La historia de Los Andes también comienza en una boda, pero sus arreglos no incluyen disparos ni cabezas de caballo: solo armonías vocales, guitarrazos y el corazón palpitante de la canción. Trajeado y sonriente, Seba Rubin se cruzó con Martín Locarnini y Ema López de Boas Teitas entre los flashes de la celebración. Hablaron de música y sellaron su propia alianza con el power pop. Como el matrimonio, no era un trabajo sencillo: cualquiera puede hacer una canción, pero no cualquiera puede hacerlo bien.
Después de sus años con Grand Prix, los discos como solista, al frente de Los Subtitulados y todo ese estudio de repertorio que significó la formación de Los Campos Magnéticos, Seba Rubin había accedido a no pocos de los secretos de la canción pop. Sin embargo, en lugar de encanutar ese conocimiento, se fue disolviendo en la entidad grupal. Juan Carlos Marioni, el histórico guitarrista de Avant Press, también puso la llama del ego al mínimo y se pasó al bajo para integrarse a la banda.
“Al final fue un poco casual que Los Andes haya terminado siendo una banda –dice Rubin–. Sobre todo porque a esta edad y después de haber tenido varias, volver a tener un grupo es una ‘piedra’ con la cual muchos prefieren no tropezar. Pero pasó. Los Andes se convirtió en un grupo en el que logramos compartir las responsabilidades de componer y cantar, y, al mismo tiempo, alivianar la carga de llevar adelante un proyecto de manera independiente. No fue fácil. No es fácil. En realidad, no soy fácil [risas]. Todos somos músicos con experiencia y con una trayectoria bastante extensa, y así como arrastramos vicios, también hemos aprendido a bajar la guardia y disfrutar justamente de tener una ‘bandita’ como si fuéramos adolescentes. Eso es lo que queremos transmitir con Los Andes: un espíritu adolescente, pero con experiencia”.

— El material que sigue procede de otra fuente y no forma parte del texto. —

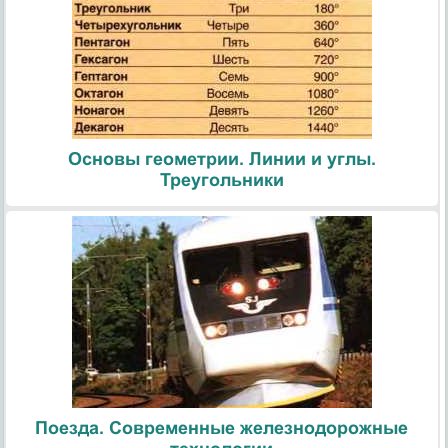
Основы геометрии. Линии и углы.
Треугольники
Поезда. Современные железнодорожные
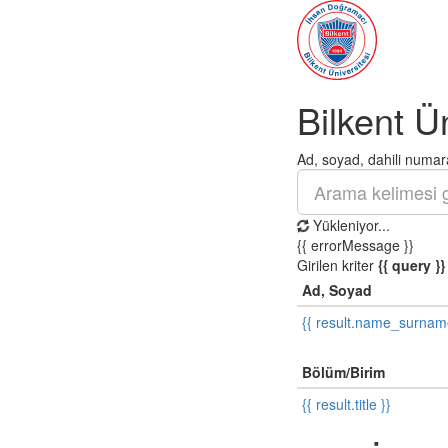
Bilkent Ü
Ad, soyad, dahili numara
Yükleniyor...
{{ errorMessage }}
Girilen kriter
{{ query }}
Ad, Soyad
{{ result.name_surnam
Bölüm/Birim
{{ result.title }}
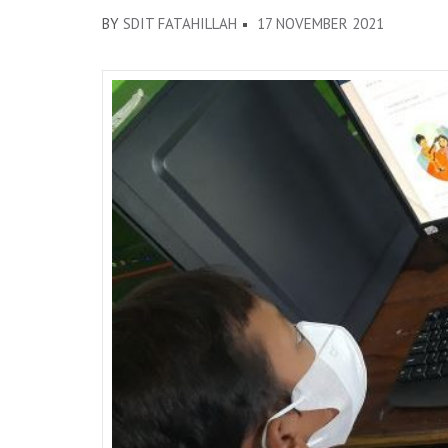
BY
SDIT FATAHILLAH
17 NOVEMBER 2021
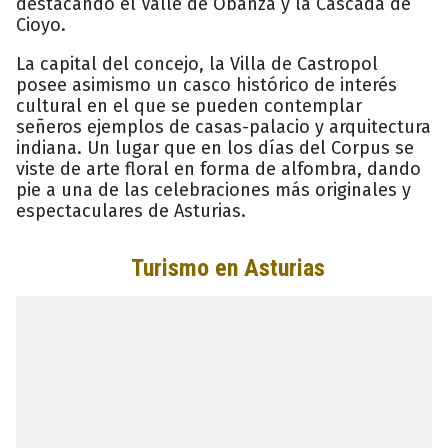
destacando el Valle de Obanza y la Cascada de
Cioyo.
La capital del concejo, la Villa de Castropol
posee asimismo un casco histórico de interés
cultural en el que se pueden contemplar
señeros ejemplos de casas-palacio y arquitectura
indiana. Un lugar que en los días del Corpus se
viste de arte floral en forma de alfombra, dando
pie a una de las celebraciones más originales y
espectaculares de Asturias.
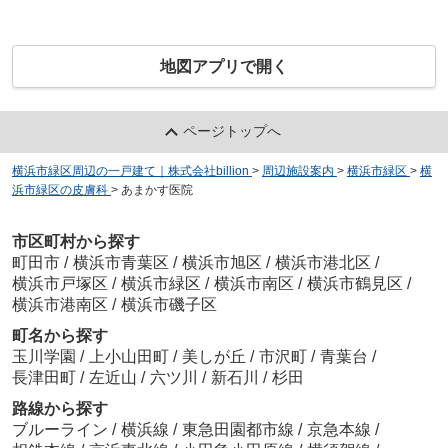
地図アプリで開く
ページトップへ
横浜市緑区周辺の一戸建て｜株式会社billion
>
周辺施設案内
>
横浜市緑区
>
横
浜市緑区の皮膚科
>
あまかす医院
市区町村から探す
町田市
/
横浜市青葉区
/
横浜市旭区
/
横浜市港北区
/
横浜市戸塚区
/
横浜市緑区
/
横浜市南区
/
横浜市鶴見区
/
横浜市港南区
/
横浜市磯子区
町名から探す
玉川学園
/
上小山田町
/
美しが丘
/
市沢町
/
青葉台
/
長津田町
/
左近山
/
六ツ川
/
新石川
/
杉田
路線から探す
ブルーライン
/
横浜線
/
東急田園都市線
/
京急本線
/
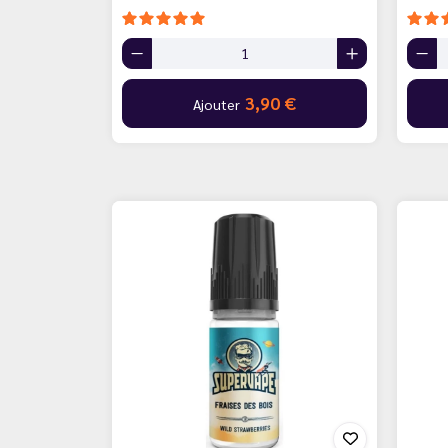
3,90 €
Ajouter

Grabado en los Estudios ION durante marzo de 2018, Obras cumbres incluye diez canciones originales y dos versiones en castellano de Teenage Fanclub y aquel hitazo de Phonograph titulado “She Knows It”. La música es elocuente, pero ya desde el título y la tapa (una cordillera de conitos de chocolate) trazan el horizonte emocional del disco: el amor y el humor contenido, la epifanía de tres minutos concentrada en una golosina. La paradoja de tocar canciones que, aunque parecen concebidas para la gran rocola universal, es probable que no suenen nunca en la radio.
“La idea de la radio o de sonar en la radio es un poco anacrónica (y utópica en nuestro caso) –apunta Rubin–. Pero es cierto que el género nace en una época donde la radio reinaba y el formato exigía una duración estipulada que forzó a los compositores (de este y de todos los géneros) a manejarse dentro de esos parámetros. Y si bien hoy los parámetros cambiaron (ya no son tres minutos los que tenés para desarrollar un gancho, ahora las canciones tienen que ‘pegar’ en los primeros 15 segundos o las pasan de largo), para nosotros esos ‘límites’ son los que hacen del power pop un género tan interesante. Y lejos de convertirse en un arnés, el desafío es justamente desarrollar una idea, una melodía, un estribillo, una canción en el sentido clásico, en poco tiempo y con muy poco espacio para tomar desvíos. Cada arreglo, cada solo, cada línea de bajo tienen que estar en perfecta sintonía y armonía con el resto de los elementos, y ese preciosismo es lo que para mí lo vuelve tan atractivo. Y tan difícil de hacer”.